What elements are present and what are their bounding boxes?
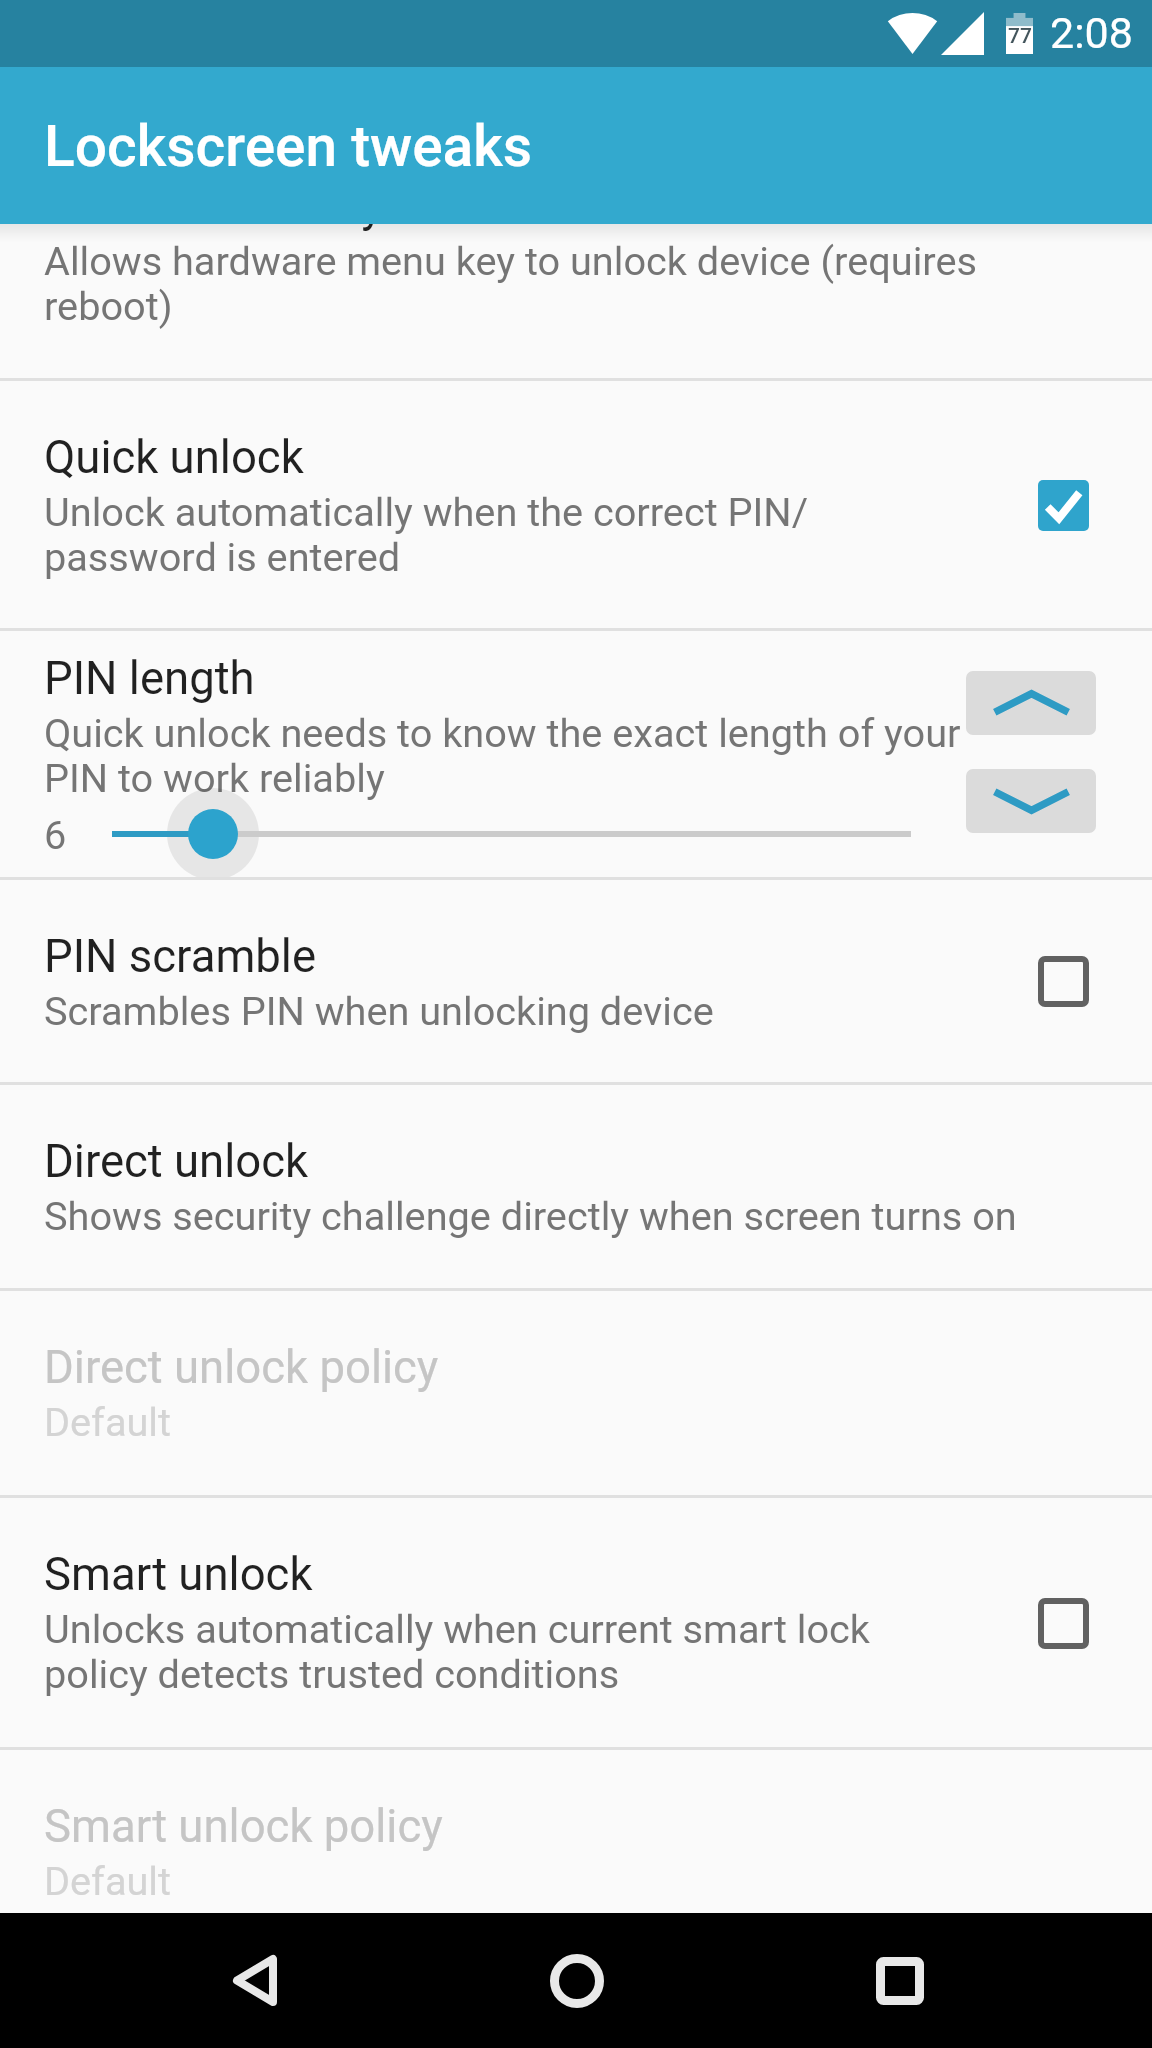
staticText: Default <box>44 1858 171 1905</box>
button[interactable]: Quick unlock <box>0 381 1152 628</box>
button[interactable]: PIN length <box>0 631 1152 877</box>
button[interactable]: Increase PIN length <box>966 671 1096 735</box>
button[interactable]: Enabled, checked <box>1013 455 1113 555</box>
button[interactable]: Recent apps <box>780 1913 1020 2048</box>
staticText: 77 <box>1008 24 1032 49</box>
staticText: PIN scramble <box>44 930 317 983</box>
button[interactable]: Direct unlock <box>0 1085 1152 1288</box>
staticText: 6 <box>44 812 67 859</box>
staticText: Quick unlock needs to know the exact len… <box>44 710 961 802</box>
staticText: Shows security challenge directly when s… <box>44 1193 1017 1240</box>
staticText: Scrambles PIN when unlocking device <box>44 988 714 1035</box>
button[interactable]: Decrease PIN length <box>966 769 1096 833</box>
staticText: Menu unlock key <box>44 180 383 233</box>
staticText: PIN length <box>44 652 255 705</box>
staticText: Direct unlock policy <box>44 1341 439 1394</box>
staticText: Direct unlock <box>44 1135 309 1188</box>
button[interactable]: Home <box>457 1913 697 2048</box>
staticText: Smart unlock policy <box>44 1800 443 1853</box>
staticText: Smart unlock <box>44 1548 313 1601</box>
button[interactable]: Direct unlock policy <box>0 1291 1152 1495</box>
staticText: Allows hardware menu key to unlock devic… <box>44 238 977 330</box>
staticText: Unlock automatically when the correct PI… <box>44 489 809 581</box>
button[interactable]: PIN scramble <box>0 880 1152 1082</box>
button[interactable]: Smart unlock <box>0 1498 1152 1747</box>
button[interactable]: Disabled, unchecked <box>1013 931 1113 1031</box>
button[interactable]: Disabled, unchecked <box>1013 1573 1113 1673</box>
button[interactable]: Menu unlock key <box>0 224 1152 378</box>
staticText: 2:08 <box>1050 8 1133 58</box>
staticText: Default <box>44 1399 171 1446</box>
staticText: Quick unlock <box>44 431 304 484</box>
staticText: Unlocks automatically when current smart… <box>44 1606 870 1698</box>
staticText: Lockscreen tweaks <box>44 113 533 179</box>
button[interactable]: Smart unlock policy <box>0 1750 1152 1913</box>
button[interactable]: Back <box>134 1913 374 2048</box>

- **Problem to solve**
Wherever a line in the data above holds the word "length", copy that line.

- **Solution for this problem**
button[interactable]: PIN length <box>0 631 1152 877</box>
button[interactable]: Increase PIN length <box>966 671 1096 735</box>
button[interactable]: Decrease PIN length <box>966 769 1096 833</box>
staticText: PIN length <box>44 652 255 705</box>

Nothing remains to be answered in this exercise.